As the story of God's people goes on, it takes a rather ironic twist. The descendants of Abraham--the descendants of Sarah's son Isaac--they themselves become the outcasts--they receive the treatment that they gave to Hagar and Ishmael. The Israelites, the people of God, the descendants of Abraham were conquered by the Assyrians and the Babylonians. They were forced to leave their land and to wander as people without homes, people searching for a place where they could find safety and shelter for their children. It was the Israelites who had been sent out into the wilderness to die, just as Abraham and Sarah sent Hagar and Ishmael into the desert to die.

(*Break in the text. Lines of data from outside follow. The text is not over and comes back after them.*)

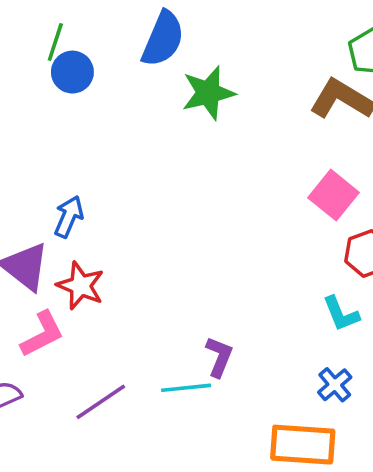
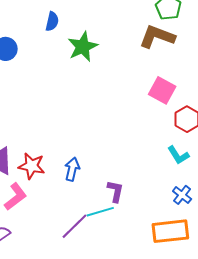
blue semicircle: (163, 39) -> (52, 21), size x0.6
blue arrow: (69, 217) -> (72, 169), moved
purple line: (101, 402) -> (75, 226), moved

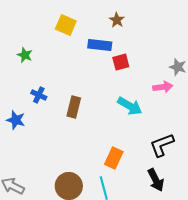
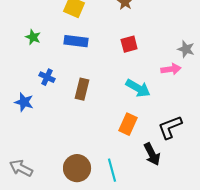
blue rectangle: (100, 45) -> (76, 41), moved
orange rectangle: (114, 158) -> (128, 124), moved
black arrow: (156, 180) -> (152, 154), moved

But, as we know, in both cases, despite the threat and gravity of these situations, God intervenes, and proves to be more powerful still. This is, after all, what our passage from Romans proclaims: that life in Christ is even more powerful and even more pervasive than the power and pervasiveness of death.
So what do we do with this passage about Hagar and Ishmael and the way that the ancestors of our faith left a woman and a child to die in the wilderness?

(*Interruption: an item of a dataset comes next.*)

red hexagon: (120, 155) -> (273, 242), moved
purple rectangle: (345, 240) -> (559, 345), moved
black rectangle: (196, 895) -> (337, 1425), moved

One option, of course, is, on the way out of church this morning, to shake my hand, smile warmly and kindly, and then tell me that you hated my sermon. That is an option.

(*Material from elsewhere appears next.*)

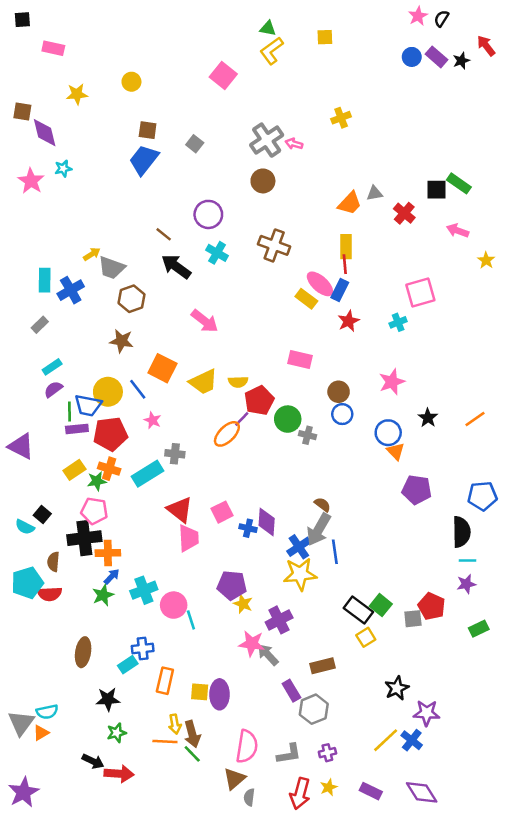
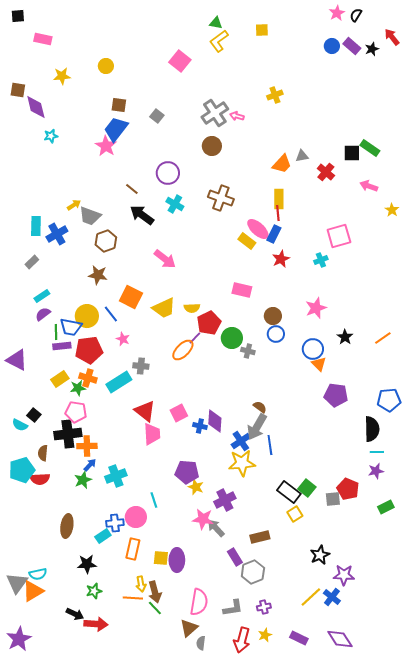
pink star: (31, 181) -> (106, 146), moved
pink circle: (174, 605) -> (136, 517), moved
orange triangle: (41, 733) -> (33, 591), size x1.6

But should we take another option, what do we do with this passage? We have come here this morning seeking God's word for our lives. Seeking some divine wisdom to lead us as we navigate through life's joys and challenges. So what is that wisdom? What do we do with these texts?
Two things come to mind.
First, there is a radical claim here that no matter what we face, the power of God will see us through. From the perspective of Hagar, life was terrible, people were strikingly cruel, fear was overwhelming. And yet, God was still there. God provided. God delivered.
Some of us here today need a reminder of this truth. The weight of the darkness that many of us face is so overwhelming. On this day, some of us need to hear of hope. We need to be reminded of the light that will guide us and the presence of God that will be with us. As God delivered a woman and a child who had been left in the desert to die of thirst, so too will God deliver you. Some of us here today need a reminder of this truth.
Second, there is a radical claim in this text that God chooses the side of those whom the world pushes aside, and if we want to be on God's side, then we are to be on the side of those pushed aside.
Some of us here today need a reminder of this truth. It is easy to turn inward, to protect what is our own, to turn way those who are not like us or to say we will welcome them but only if they change and become just like us. It is so easy to get swept up in the rhetoric of us versus them, win at all costs, get all you can grab, do not give of your own. Some of us here today need to be reminded that Christ loved the unloved, welcomed the stranger, brought in and cared for the outcast, and that we the church, the body of Christ, we are called to do the same. It is an easy concept to agree to, but to actually go and do it--that's where it becomes painful. Some of us here today need a reminder of this truth.
This is an unsettling passage. We must decide what we will do with it.